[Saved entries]
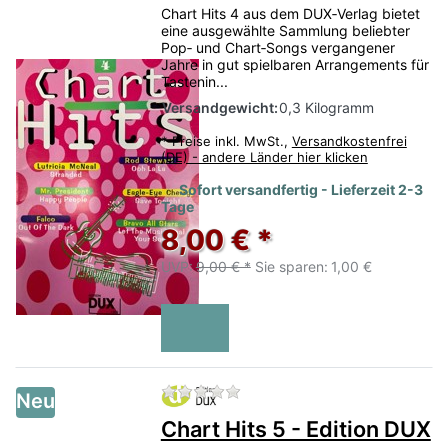
Chart Hits 4 aus dem DUX‑Verlag bietet
eine ausgewählte Sammlung beliebter
Pop‑ und Chart‑Songs vergangener
Jahre in gut spielbaren Arrangements für
Tastenin...
Versandgewicht:
0,3 Kilogramm
*
Preise inkl. MwSt.,
Versandkostenfrei
(DE) - andere Länder hier klicken
Sofort versandfertig - Lieferzeit 2-3
Tage
8,00 € *
UVP:
9,00 € *
Sie sparen:
1,00 €
Zu diesem Produkt liegen no
Neu
Chart Hits 5 - Edition DUX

WHAT TO PRODUCE:
Beginning at the line where "Versandkostenfrei" appears, extract each line through the end of the data above; keep them exact and include nothing else.

EXERCISE RESULT:
Versandkostenfrei
(DE) - andere Länder hier klicken
Sofort versandfertig - Lieferzeit 2-3
Tage
8,00 € *
UVP:
9,00 € *
Sie sparen:
1,00 €
Zu diesem Produkt liegen no
Neu
Chart Hits 5 - Edition DUX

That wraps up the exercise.